There are several ways we can do the right thing. There are the big ways, like if a friend leaves their car running you don't steal it. There are medium ways of doing the right thing, those situations where you are shamed into making the right call.  As an example and a little history of me, my first job was, like so many other Northeast Ohio teens, at Marc's. I worked at the one at Southland, which enraged my parents. When they poked at me to get a job, they expected I would stay in Brunswick. At the time, it never occurred to me to tell them I went to Marc's in part because it was near Sears. You see, my grandma worked at Sears and I used to visit with her most days before work.

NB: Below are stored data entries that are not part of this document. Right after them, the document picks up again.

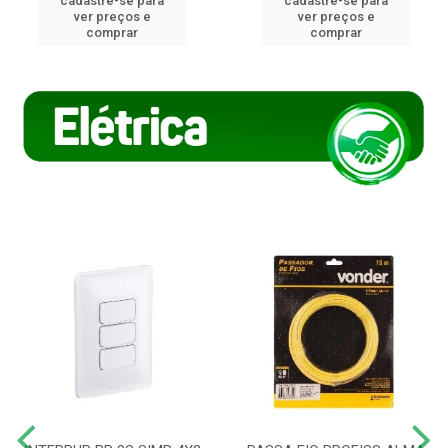
cadastre-se para
cadastre-se para
ver preços e
ver preços e
comprar
comprar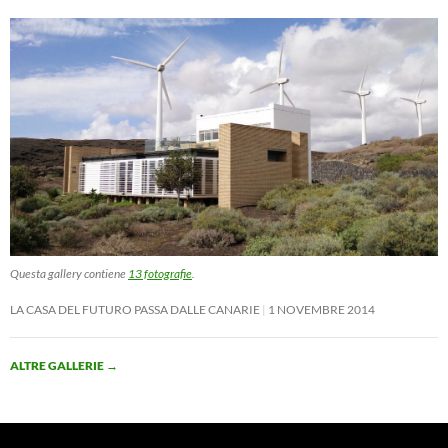
Questa gallery contiene
13 fotografie
.
LA CASA DEL FUTURO PASSA DALLE CANARIE
1 NOVEMBRE 2014
ALTRE GALLERIE
→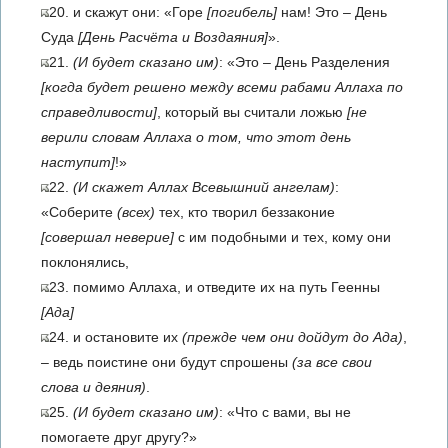
20. и скажут они: «Горе
[погибель]
нам! Это – День
Суда
[День Расчёта и Воздаяния]
».
21.
(И будет сказано им)
: «Это – День Разделения
[когда будет решено между всеми рабами Аллаха по
справедливости]
, который вы считали ложью
[не
верили словам Аллаха о том, что этот день
наступит]
!»
22.
(И скажет Аллах Всевышний ангелам)
:
«Соберите
(всех)
тех, кто творил беззаконие
[совершал неверие]
с им подобными и тех, кому они
поклонялись,
23. помимо Аллаха, и отведите их на путь Геенны
[Ада]
24. и остановите их
(прежде чем они дойдут до Ада)
,
– ведь поистине они будут спрошены
(за все свои
слова и деяния)
.
25.
(И будет сказано им)
: «Что с вами, вы не
помогаете друг другу?»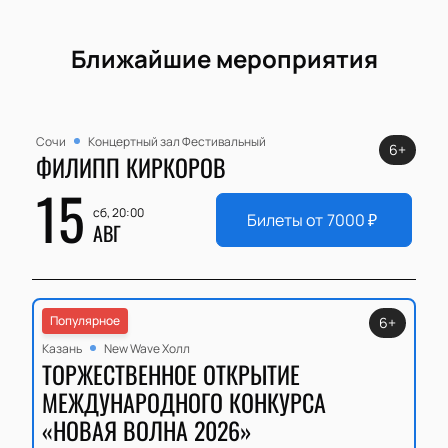
Ближайшие мероприятия
Сочи
Концертный зал Фестивальный
6+
ФИЛИПП КИРКОРОВ
15
сб, 20:00
Билеты от
7000
₽
АВГ
Популярное
6+
Казань
New Wave Холл
ТОРЖЕСТВЕННОЕ ОТКРЫТИЕ
МЕЖДУНАРОДНОГО КОНКУРСА
«НОВАЯ ВОЛНА 2026»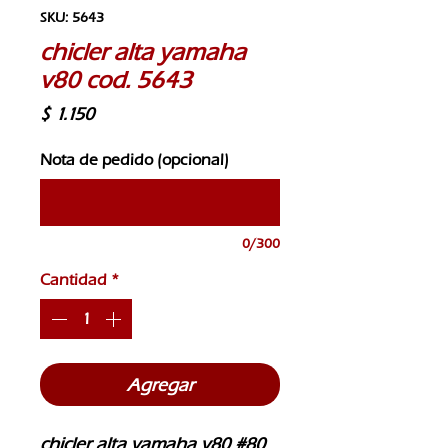
SKU: 5643
chicler alta yamaha
v80 cod. 5643
Precio
$ 1.150
Nota de pedido (opcional)
0/300
Cantidad
*
Agregar
chicler alta yamaha v80 #80 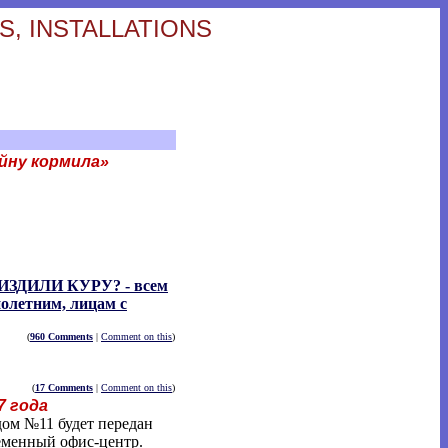
S, INSTALLATIONS
ойну кормила»
ИЗДИЛИ КУРУ? - всем
олетним, лицам с
(
960 Comments
|
Comment on this
)
(
17 Comments
|
Comment on this
)
7 года
дом №11 будет передан
еменный офис-центр.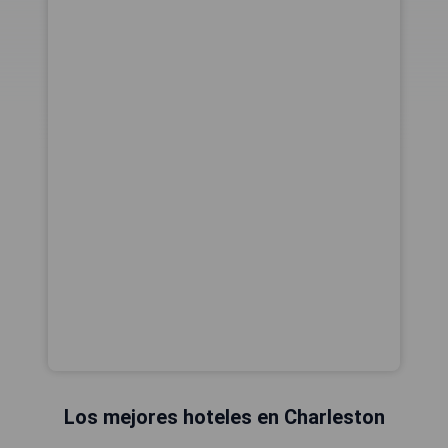
Los mejores hoteles en Charleston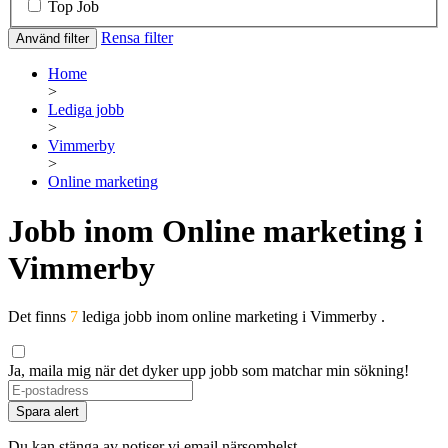
Top Job
Rensa filter
Använd filter
Home
>
Lediga jobb
>
Vimmerby
>
Online marketing
Jobb inom Online marketing i
Vimmerby
Det finns
7
lediga jobb inom online marketing i Vimmerby .
Ja, maila mig när det dyker upp jobb som matchar min sökning!
Spara alert
Du kan stänga av notiser vi email närsomhelst.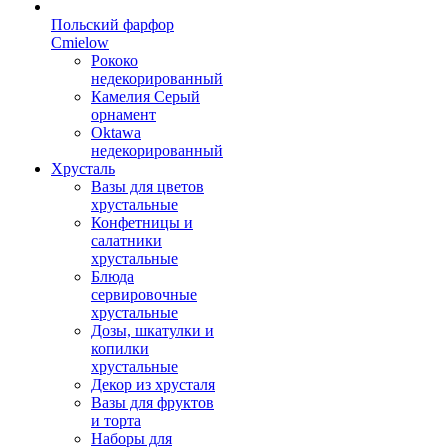
Польский фарфор
Сmielow
Рококо
недекорированный
Камелия Серый
орнамент
Oktawa
недекорированный
Хрусталь
Вазы для цветов
хрустальные
Конфетницы и
салатники
хрустальные
Блюда
сервировочные
хрустальные
Дозы, шкатулки и
копилки
хрустальные
Декор из хрусталя
Вазы для фруктов
и торта
Наборы для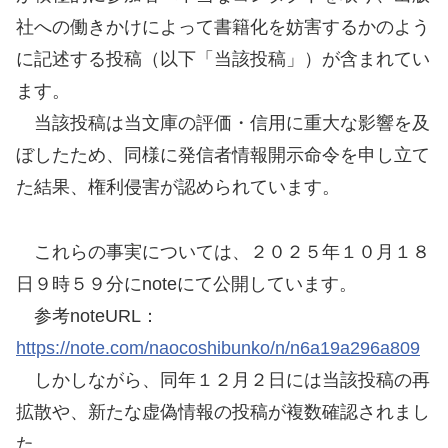
社への働きかけによって書籍化を妨害するかのよう
に記述する投稿（以下「当該投稿」）が含まれてい
ます。
当該投稿は当文庫の評価・信用に重大な影響を及
ぼしたため、同様に発信者情報開示命令を申し立て
た結果、権利侵害が認められています。
これらの事実については、２０２５年１０月１８
日９時５９分にnoteにて公開しています。
参考noteURL：
https://note.com/naocoshibunko/n/n6a19a296a809
しかしながら、同年１２月２日には当該投稿の再
拡散や、新たな虚偽情報の投稿が複数確認されまし
た。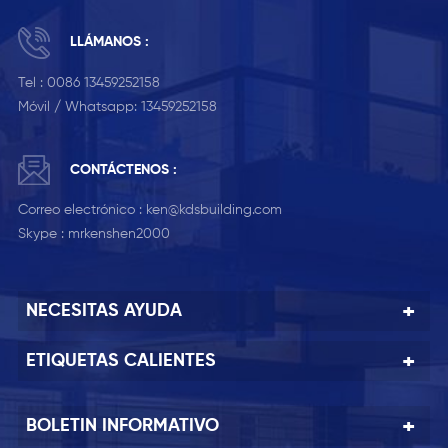
LLÁMANOS :
Tel :
0086 13459252158
Móvil / Whatsapp:
13459252158
CONTÁCTENOS :
Correo electrónico :
ken@kdsbuilding.com
Skype :
mrkenshen2000
NECESITAS AYUDA
ETIQUETAS CALIENTES
BOLETIN INFORMATIVO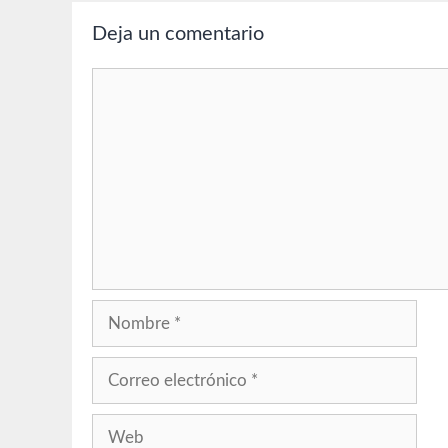
Deja un comentario
Comentario
Nombre
Correo
electrónico
Web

I went in one day and my grandma, because of her seniority, was working in tools. This gentleman, and I use the term incredibly loosely, was yelling and cursing at her because she wasn't moving fast enough. When  grandma went in the back to check on a wrench for him, I walked up to him and explained that he was rude and needed to apologize. The man called me a few inappropriate names and I reiterated his need for apologizing, especially since it was *my* grandma.  Fortunately for me, there were half a dozen men around the department that agreed with my suggestion. I hid behind some hammers and waited for his apology when my grandma returned.

The man apologized and did the right thing. He was publicly shamed, but he ultimately made the right choice.

The most impressive way of doing the right thing is when no one is looking. When there is no real choice. You could do something or nothing and no one would be the wiser. No one is going to call you out for not doing something.

In the wake of Superstorm Sandy, photos popped up online of people with power and dragging power strips from their house to the street for strangers to use. I don't know that I would even be thoughtful enough to come up with an idea like that. I think we all make promises to ourselves that we will do our best to do the right thing, be more thoughtful of others or whatever it may be.

There is a great new movement based in Cleveland called "Because I Said I Would." The organization was created to help people keep their promises, big and small. So often, we make promises to people with every intention at the time of keeping. But then the phone rings, or you have to answer a text or feed the cat or pee, and the promises fade away, unfulfilled.

This group will send you ten cards, for free, to send to people to help you keep your word. You can request cards here, and start making the community you live in a little better.

After you fill out your card, you can share it with their facebook community and show people you can keep your word. Some are painful, thoughtful and funny. My favorite though has been from someone that made the same promise that each and every trick or treater made as a kid - he promised he would be the house that gave away full size candy bars for Halloween.